É cada vez mais comum vermos negócios surgindo na área de prestação de serviços, a partir de habilidades e de hobbies do empreendedor. É o jardineiro que inicia uma empresa de jardinagem. É a enfermeira que abre um negócio de assistência para pacientes de pós-operatório; o jogador de tênis que cria uma academia; o “medalha de ouro” em natação que cria uma rede de escolas de natação. É a menina apaixonada por música que abre uma academia de música. É a apaixonada por patins que abre uma academia de patinação. Enfim, são inúmeros os exemplos de empresas que nasceram a partir desse tipo de motivação.
E não é só no Brasil não. Nos Estados Unidos, uma jovem engenheira de software da IBM, Leah Busque, na hora da saída para um jantar com seu marido, se deu conta de que o cachorro estava sem comida. Foi com essa necessidade que ela teve o insight de criar um negócio por meio do qual alguém pudesse pedir algo, como por exemplo, ração para cachorro e que algum vizinho pudesse comprá-la e alimentar o seu cãozinho em troca de um pagamento.
Esse lampejo de criatividade levou a engenheira a criar um negócio, que hoje já atende mais 3 mil pedidos de serviços mensais ao preço médio de R$ 60. A Taskrabbit já está em oito cidades americanas e recebeu milhões de dólares de vários fundos de capital de risco (tipo de investidor que se torna sócio da empresa e recebe os lucros se a empresa os tiver ou assume o prejuízo junto com o empreendedor).
Essa ideia surgiu da percepção da empreendedora, o que nos leva a crer que está nascendo uma nova categoria de empresas, impulsionada pelas redes sociais, pela troca e colaboração entre as pessoas e pelo avanço da tecnologia de comunicação móvel (smartphones, tablets, dentre outros). Empresas que estão mudando a maneira pela qual as pessoas consomem produtos e serviços.
Nesse tipo de negócio, o que importa são os indivíduos e não as empresas. Em geral, são ideias óbvias que se desenvolvem no mundo virtual e se realizam o mundo “concreto”. Como foi o caso da Taskrabbit. Ela faz a transação comercial no mundo virtual, mas o serviço é feito na casa do cliente, por uma pessoa que tem uma determinada técnica ou habilidade. Outras vezes nem precisa ter uma especialidade, mas querer ganhar um dinheirinho extra.

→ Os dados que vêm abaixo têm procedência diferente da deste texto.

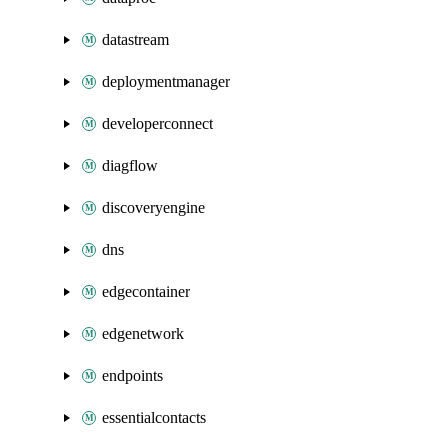
datastream
deploymentmanager
developerconnect
diagflow
discoveryengine
dns
edgecontainer
edgenetwork
endpoints
essentialcontacts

Como é o caso de pessoas que se oferecem para fazer companhia para os familiares hospitalizados em troca de um pagamento.
Essa dinâmica mostra muitas oportunidades para os empreendedores, mas para captá-las é preciso entender como as relações se estabelecem nas redes sociais e também estar dentro desse mundo virtual, entender como funciona e, também, conhecer as técnicas, a linguagem, as ferramentas disponíveis de modo a conseguir transpor a ideia para a prática de um modelo de negócios na rede.
Para transitar neste mundo virtual, já existe uma linguagem ou jargões próprios que devem ser conhecidos do empreendedor. Por exemplo, quando algo se dissemina pela rede, dizemos que é “viral”. E o é mesmo! Tudo o que “rola” na rede toma um volume absurdo em poucos minutos. Veja o boom das compras coletivas.
É fato, também, que negócios iniciam e fracassam, sem que ninguém nem fique sabendo. Na rede tudo é muito rápido, inclusive tornar-se milionário a partir de uma ideia óbvia. Aliás, é no óbvio que moram as oportunidades. O problema é que, na maioria das vezes, por ser tão óbvio, deixamos de lado.
Quantas ideias aparentemente óbvias você já deixou de lado?